Il cerchiobottismo, il prendere tempo, il dire tutto senza dire niente. È la postura di Giorgia Meloni sul caso Santanchè.
La presidente del Consiglio ne ha parlato per la prima volta, ammettendo che il suo silenzio ha fatto aumentare le ambiguità. E se però sperava di mettere a posto la questione con qualche frase di rito le è andata male, perché le ombre non hanno fatto che diventare più scure. Parole che non sono risolutive, che devono essere interpretate, che si prestano al gioco del retroscena. La verità è che Daniela Santanchè è un problema per Meloni.

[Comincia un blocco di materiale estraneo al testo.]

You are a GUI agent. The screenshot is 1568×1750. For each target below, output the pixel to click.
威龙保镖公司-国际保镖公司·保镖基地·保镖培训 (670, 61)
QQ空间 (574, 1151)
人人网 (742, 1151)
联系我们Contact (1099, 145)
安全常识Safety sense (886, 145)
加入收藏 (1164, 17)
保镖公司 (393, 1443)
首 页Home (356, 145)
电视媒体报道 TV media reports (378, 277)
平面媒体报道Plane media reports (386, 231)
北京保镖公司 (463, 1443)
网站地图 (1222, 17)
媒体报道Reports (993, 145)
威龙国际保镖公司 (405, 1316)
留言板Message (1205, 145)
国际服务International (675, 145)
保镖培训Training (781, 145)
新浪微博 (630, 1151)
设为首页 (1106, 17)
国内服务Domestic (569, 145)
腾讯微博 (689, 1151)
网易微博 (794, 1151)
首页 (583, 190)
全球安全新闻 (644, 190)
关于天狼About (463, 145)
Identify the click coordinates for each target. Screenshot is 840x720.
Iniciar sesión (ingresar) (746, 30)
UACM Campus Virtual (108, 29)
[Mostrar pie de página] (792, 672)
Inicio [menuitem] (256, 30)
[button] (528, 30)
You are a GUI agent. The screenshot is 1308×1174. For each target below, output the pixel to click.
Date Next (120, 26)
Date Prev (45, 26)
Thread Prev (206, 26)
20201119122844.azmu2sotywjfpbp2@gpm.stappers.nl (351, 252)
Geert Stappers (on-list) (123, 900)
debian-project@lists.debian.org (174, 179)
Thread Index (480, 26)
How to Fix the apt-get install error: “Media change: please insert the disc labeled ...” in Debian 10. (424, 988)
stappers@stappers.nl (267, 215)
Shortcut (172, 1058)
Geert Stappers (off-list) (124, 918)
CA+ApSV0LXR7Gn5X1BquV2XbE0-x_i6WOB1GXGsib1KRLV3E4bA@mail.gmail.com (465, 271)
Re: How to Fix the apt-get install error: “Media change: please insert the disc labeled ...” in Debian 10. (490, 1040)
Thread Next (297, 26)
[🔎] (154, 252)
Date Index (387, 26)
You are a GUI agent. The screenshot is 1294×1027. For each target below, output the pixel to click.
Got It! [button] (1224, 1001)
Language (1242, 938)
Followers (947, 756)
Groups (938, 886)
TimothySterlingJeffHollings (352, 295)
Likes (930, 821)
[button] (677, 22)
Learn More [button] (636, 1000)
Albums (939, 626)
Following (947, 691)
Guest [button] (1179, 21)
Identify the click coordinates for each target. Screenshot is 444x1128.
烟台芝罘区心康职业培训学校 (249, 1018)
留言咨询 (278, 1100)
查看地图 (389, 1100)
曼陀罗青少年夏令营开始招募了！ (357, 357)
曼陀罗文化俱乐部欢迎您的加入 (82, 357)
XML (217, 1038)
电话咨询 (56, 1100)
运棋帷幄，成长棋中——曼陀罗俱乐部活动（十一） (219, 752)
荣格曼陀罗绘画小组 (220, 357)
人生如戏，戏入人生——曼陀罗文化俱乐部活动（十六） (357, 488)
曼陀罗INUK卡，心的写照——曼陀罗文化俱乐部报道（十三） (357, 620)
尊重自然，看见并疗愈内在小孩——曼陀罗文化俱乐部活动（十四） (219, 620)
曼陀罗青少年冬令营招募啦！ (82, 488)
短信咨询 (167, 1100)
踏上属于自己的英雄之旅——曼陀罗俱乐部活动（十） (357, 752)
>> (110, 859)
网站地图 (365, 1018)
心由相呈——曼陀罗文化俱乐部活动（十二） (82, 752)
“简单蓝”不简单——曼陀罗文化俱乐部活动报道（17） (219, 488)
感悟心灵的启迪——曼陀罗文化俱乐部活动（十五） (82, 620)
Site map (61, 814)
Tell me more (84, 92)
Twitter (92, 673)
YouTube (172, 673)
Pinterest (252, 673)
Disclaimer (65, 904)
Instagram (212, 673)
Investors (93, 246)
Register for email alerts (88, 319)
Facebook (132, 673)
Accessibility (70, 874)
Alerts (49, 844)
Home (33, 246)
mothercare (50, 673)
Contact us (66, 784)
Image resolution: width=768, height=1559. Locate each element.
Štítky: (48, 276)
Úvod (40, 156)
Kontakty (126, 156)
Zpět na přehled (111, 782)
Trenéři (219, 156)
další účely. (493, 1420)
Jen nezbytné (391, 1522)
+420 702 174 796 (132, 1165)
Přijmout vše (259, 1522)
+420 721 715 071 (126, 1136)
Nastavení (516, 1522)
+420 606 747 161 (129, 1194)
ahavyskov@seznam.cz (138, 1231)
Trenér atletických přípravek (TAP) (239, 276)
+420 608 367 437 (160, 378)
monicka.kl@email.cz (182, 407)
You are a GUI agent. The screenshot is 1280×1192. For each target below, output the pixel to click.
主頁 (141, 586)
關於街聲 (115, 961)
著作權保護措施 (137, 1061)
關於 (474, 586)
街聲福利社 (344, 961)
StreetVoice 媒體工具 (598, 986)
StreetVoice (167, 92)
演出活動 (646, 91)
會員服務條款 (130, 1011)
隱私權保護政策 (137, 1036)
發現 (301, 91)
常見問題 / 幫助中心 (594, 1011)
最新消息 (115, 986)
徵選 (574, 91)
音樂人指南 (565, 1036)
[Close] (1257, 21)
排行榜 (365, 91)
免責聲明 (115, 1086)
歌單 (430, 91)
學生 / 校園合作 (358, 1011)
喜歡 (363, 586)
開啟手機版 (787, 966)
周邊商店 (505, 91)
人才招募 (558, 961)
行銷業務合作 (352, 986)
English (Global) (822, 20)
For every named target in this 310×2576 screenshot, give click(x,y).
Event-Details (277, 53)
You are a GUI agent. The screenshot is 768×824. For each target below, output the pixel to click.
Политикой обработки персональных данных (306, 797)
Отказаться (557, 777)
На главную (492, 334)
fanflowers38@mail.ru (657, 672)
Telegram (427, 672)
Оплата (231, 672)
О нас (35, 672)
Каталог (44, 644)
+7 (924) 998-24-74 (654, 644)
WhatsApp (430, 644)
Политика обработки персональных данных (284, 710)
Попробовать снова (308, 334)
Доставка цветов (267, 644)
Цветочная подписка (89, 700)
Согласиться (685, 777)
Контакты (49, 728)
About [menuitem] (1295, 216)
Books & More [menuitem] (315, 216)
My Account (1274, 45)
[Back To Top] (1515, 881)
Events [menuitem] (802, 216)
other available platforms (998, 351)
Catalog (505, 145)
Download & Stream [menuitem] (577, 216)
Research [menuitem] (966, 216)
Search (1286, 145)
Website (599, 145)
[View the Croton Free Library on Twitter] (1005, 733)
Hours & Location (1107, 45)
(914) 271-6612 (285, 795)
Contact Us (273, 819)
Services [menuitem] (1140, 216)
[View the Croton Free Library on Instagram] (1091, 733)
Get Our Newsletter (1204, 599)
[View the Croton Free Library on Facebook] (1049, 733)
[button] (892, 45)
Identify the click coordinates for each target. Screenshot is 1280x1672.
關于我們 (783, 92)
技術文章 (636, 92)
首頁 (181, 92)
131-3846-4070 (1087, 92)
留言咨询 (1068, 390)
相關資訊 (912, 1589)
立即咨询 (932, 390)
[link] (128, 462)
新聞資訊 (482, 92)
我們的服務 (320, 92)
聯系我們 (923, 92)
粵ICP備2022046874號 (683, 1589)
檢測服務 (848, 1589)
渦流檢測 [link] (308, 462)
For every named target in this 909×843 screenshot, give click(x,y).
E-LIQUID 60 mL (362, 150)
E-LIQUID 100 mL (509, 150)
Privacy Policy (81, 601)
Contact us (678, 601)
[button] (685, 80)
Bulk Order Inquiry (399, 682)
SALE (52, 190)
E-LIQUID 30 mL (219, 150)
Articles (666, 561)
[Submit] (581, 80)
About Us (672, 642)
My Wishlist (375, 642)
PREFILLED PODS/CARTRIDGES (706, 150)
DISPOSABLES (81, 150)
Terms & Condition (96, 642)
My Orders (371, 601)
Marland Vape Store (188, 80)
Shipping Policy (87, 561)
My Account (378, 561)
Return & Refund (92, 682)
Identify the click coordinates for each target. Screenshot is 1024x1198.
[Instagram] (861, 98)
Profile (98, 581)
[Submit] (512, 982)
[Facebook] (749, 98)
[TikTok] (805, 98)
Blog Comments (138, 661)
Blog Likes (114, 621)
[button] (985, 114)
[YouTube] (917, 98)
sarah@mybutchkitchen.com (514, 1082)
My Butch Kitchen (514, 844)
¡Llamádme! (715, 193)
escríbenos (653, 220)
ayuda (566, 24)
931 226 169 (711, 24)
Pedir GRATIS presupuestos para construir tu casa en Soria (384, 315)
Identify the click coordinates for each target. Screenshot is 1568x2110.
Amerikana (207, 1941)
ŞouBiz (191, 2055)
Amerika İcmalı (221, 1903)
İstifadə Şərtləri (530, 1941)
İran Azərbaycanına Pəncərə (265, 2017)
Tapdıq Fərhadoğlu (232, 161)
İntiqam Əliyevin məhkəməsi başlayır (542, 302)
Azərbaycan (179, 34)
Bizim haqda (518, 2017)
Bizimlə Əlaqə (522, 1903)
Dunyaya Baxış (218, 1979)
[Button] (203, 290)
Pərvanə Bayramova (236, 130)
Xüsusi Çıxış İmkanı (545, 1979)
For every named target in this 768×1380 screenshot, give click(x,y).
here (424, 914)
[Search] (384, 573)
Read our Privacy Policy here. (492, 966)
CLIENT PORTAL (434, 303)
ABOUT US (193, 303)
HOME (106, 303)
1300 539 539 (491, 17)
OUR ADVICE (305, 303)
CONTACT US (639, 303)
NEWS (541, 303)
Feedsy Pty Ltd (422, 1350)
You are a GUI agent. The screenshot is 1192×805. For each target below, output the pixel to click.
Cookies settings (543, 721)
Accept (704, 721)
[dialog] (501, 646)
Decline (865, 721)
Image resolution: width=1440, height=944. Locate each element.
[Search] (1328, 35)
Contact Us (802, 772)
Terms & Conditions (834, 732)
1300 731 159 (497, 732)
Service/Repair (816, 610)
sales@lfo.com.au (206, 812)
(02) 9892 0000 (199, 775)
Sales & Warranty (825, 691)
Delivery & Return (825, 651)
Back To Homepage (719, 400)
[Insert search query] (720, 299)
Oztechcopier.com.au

Al di là del rinvio a giudizio già incassato, le accuse che le vengono mosse nelle inchieste ancora in corso ipotizzano una spregiudicatezza e una slealtà nell’uso del denaro pubblico e quindi una spregiudicatezza e una slealtà nei confronti dello Stato. Un po’ troppo, per una che fa il ministro. Meloni dice che c’è una questione di opportunità legata alla difficoltà di fare il ministro e allo stesso tempo di occuparsi della propria difesa in uno o più processi. Ma in realtà intende quello.
Daniela Santanchè però ha deciso di resistere perché teme di poter venire travolta se si dimettesse. E Santanchè non è Sangiuliano. Andare allo scontro con lei significherebbe creare danni all’interno del partito. Vanta il suo legame antico e consolidato con la seconda carica dello Stato, La Russa, il quale è anche un rappresentante storico del Msi e un intoccabile in Fratelli d’Italia.
Giorgia Meloni non è mai stata una garantista. Adesso invece dice che il rinvio a giudizio non giustifica le dimissioni. Ma cosa volete che sia l’incoerenza rispetto ai guai che il caso Santanchè le sta creando.